Jeśli jest prawdą, jak twierdzi Jerzy Szacki, że populizm jak ognia unika słowa "partia", to polska scena polityczna jawi się bardzo interesująco: mamy sojusz, platformę, stronnictwa, unie i ligę, mamy prawo, a nawet sprawiedliwość, partie natomiast ograniczają się tylko do emerytów i rencistów. Ten mniej lub bardziej świadomy zabieg językowy polityków świadczy o dobrym wyczuciu społecznych nastrojów. Politycy uciekają przed słowem "partia" zapewne dlatego, że na ogół wyobrażamy sobie, iż demokracja parlamentarna jakimś cudem może istnieć bez partii. Te ostatnie uważamy bowiem za siedliska egoizmu, pieniactwa i kłótni oraz miejsca walki o stołki.

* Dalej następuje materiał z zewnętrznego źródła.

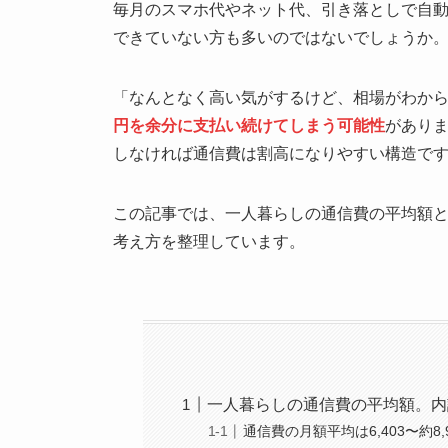
毎月のスマホ代やネット代、引き落としで自
できていない方も多いのではないでしょうか
「なんとなく高い気がするけど、相場がわか
円を余分に支払い続けてしまう可能性
があり
しなければ通信費は割高になりやすい構造で
この記事では、一人暮らしの通信費の平均額
考え方を整理しています。
一人暮らしの通信費の平均額。内
通信費の月額平均は6,403〜約8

Jolanta Kwaśniewska, czyli królik z kapelusza
Niechęć do polityki skłania nas do szukania swoich przedstawicieli w świecie pozapolitycznym lub quasi-politycznym. Takie próby (można je określić mianem "królik z kapelusza") czynione są z różnym skutkiem od początku transformacji. Ich efekty, z nielicznymi wyjątkami, są nieudane. Na przykład wylansowany przez program "Big Brother", a poparty przez SLD młodzieniec z Olsztyna Sebastian Florek okazał się najbardziej leniwym i nieskutecznym posłem w Sejmie IV kadencji. Podobnie kiepsko jako politycy sprawdzają się biznesmeni, którym jesteśmy skłonni udzielić poparcia na zasadzie "skoro jest bogaty, to może nie będzie kradł". Przykłady senatora Gawronika, posła Bondy i innych zadają kłam takiemu założeniu.

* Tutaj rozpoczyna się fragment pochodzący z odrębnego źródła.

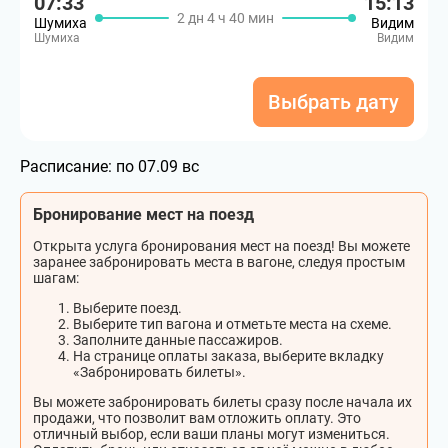
07:33
15:13
2 дн 4 ч 40 мин
Шумиха
Видим
Шумиха
Видим
Выбрать дату
Расписание:
по 07.09 вс
Бронирование мест на поезд
Открыта услуга бронирования мест на поезд! Вы можете
заранее забронировать места в вагоне, следуя простым
шагам:
Выберите поезд.
Выберите тип вагона и отметьте места на схеме.
Заполните данные пассажиров.
На странице оплаты заказа, выберите вкладку
«Забронировать билеты».
Вы можете забронировать билеты сразу после начала их
продажи, что позволит вам отложить оплату. Это
отличный выбор, если ваши планы могут измениться.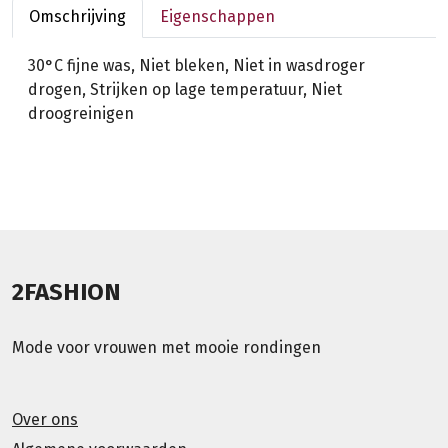
Omschrijving
Eigenschappen
30°C fijne was, Niet bleken, Niet in wasdroger
drogen, Strijken op lage temperatuur, Niet
droogreinigen
2FASHION
Mode voor vrouwen met mooie rondingen
Over ons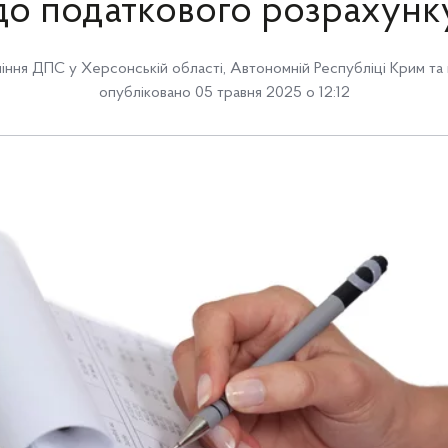
до податкового розрахунк
іння ДПС у Херсонській області, Автономній Республіці Крим та 
опубліковано 05 травня 2025 о 12:12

Najnowszym przykładem "królika z kapelusza" jest wciąż nieoficjalna, ale - jak się zdaje - bardzo poważnie traktowana kandydatura Jolanty Kwaśniewskiej na stanowisko prezydenta RP. Prezydentowa, która w pierwszym, nieprofesjonalnym sondażu zdobyła 74 proc. poparcia, daleko w tyle pozostawiła innych konkurentów. Choć w kolejnych badaniach ubywa jej punktów, dystans dzielący ją od reszty wciąż jest ogromny. Wywodząca się ze świata polityki i elit Kwaśniewska jest jednocześnie jakoś poza nim. Nie uczestniczy w politycznych sporach i bojach, zadowalając się (przynajmniej oficjalnie) trwaniem przy boku pierwszego i popularnego polityka oraz działalnością charytatywną. Większości z nas kojarzy się z dobrą panią z błyszczącej okładki. I tylko niewielu przeszkadza fakt, że nie są znane poglądy pani Jolanty na kwestie odpłatności za leczenie czy wieku emerytalnego kobiet. Na razie wystarczy nam wizerunek osoby ciepłej, wrażliwej na cierpienie innych, a przy tym eleganckiej i odnoszącej sukcesy. W rankingach politycznej popularności prezydenckie małżeństwo wygrywa między innymi dlatego, że dobrze pasuje do naszego obrazu demokracji. Jak wynika z badań, nie chcemy w demokracji kłótni i sporów politycznych. Drażni nas agresja i zacietrzewienie. A właśnie Kwaśniewscy od tych codziennych sporów są bardzo odlegli i prezentują się tak godnie.

Mit silnych ludzi
Równie chętnie jak populistom czy osobom spoza polityki skłonni jesteśmy ulegać "silnym ludziom". Takim właśnie silnym człowiekiem był przed wyborami w 2001 r. Leszek Miller. Szef SLD nie pozostawiał wątpliwości, że rozumie, na czym polega rządzenie państwem, i zna rozwiązania większości ludzkich problemów. Na tle osłabłego i z natury swej mniej przebojowego premiera Jerzego Buzka jawił się jako ten, który "zrobi porządek". Miller pozornie nie uciekał się do populizmu. Postrzeganie go jako polityka technokraty umacniało przekonanie o silnej ekipie, jaka za nim stoi. Leszek Miller zamierzał naprawić, a popsuł, zamierzał rozliczyć aferzystów, a dopuścił do jeszcze gorszych afer, miał być silny, a okazał się słaby. A słabości ludzie nie wybaczają i w tym tkwi przestroga dla kolejnego "silnego" na polskiej scenie politycznej - Jana Rokity.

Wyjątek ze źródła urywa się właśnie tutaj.